Fundamental theorem of calculus, part 1, for any measure #

In this section we prove a few lemmas that can be seen as versions of FTC-1 for interval integrals w.r.t. any measure. Many theorems are formulated for one or two pairs of filters related by FTC_filter a l l'. This typeclass has exactly four “real” instances: (a, pure a, ⊥), (a, 𝓝[≥] a, 𝓝[>] a), (a, 𝓝[≤] a, 𝓝[≤] a), (a, 𝓝 a, 𝓝 a), and two instances that are equal to the first and last “real” instances: (a, 𝓝[{a}] a, ⊥) and (a, 𝓝[univ] a, 𝓝[univ] a). We use this approach to avoid repeating arguments in many very similar cases. Lean can automatically find both a and l' based on l.

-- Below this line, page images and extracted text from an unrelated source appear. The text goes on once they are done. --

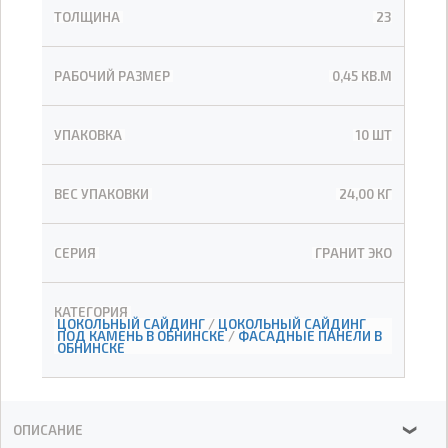
ТОЛЩИНА
23
РАБОЧИЙ РАЗМЕР
0,45 КВ.М
УПАКОВКА
10 ШТ
ВЕС УПАКОВКИ
24,00 КГ
СЕРИЯ
ГРАНИТ ЭКО
КАТЕГОРИЯ
ЦОКОЛЬНЫЙ САЙДИНГ
/
ЦОКОЛЬНЫЙ САЙДИНГ
ПОД КАМЕНЬ В ОБНИНСКЕ
/
ФАСАДНЫЕ ПАНЕЛИ В
ОБНИНСКЕ
ОПИСАНИЕ
❯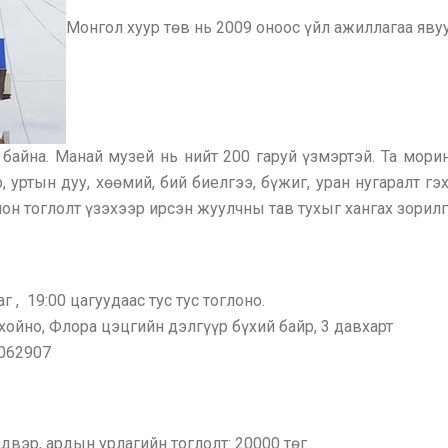
Монгол хуур төв нь 2009 оноос үйл ажиллагаа яв
байна. Манай музей нь нийт 200 гаруй үзмэртэй. Та мор
 уртын дуу, хөөмий, бий биелгээ, бүжиг, уран нугаралт гэх
 тоглолт үзэхээр ирсэн жуулчны тав тухыг хангах зорилго
аг , 19:00 цагуудаас тус тус тоглоно.
ойно, Флора цэцгийн дэлгүүр бүхий байр, 3 давхарт
7062907
вэр, ардын урлагийн тоглолт: 20000 төг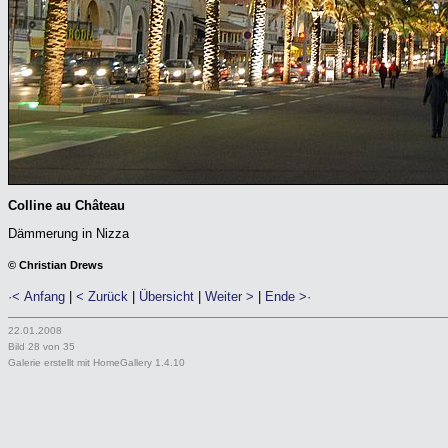
Colline au Château
Dämmerung in Nizza
© Christian Drews
·< Anfang
|
< Zurück
|
Übersicht
|
Weiter >
|
Ende >·
22.01.2008
Bild 28 von 35
Galerie erstellt mit HomeGallery 1.4.10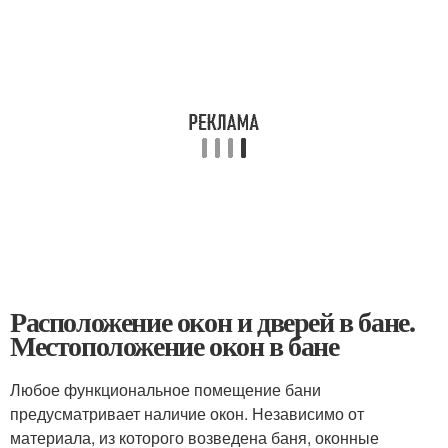
Расположение окон и дверей в бане.
Местоположение окон в бане
Любое функциональное помещение бани
предусматривает наличие окон. Независимо от
материала, из которого возведена баня, оконные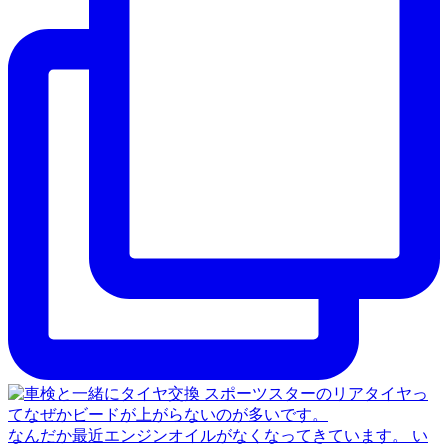
なんだか最近エンジンオイルがなくなってきています。 い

The most general theorem measure_integral_sub_integral_sub_linear_is_o_of_tendsto_ae can be seen as a generalization of lemma integral_has_strict_fderiv_at below which states strict differentiability of ∫ x in u..v, f x in (u, v) at (a, b) for a measurable function f that is integrable on a..b and is continuous at a and b. The lemma is generalized in three directions: first, measure_integral_sub_integral_sub_linear_is_o_of_tendsto_ae deals with any locally finite measure μ; second, it works for one-sided limits/derivatives; third, it assumes only that f has finite limits almost surely at a and b.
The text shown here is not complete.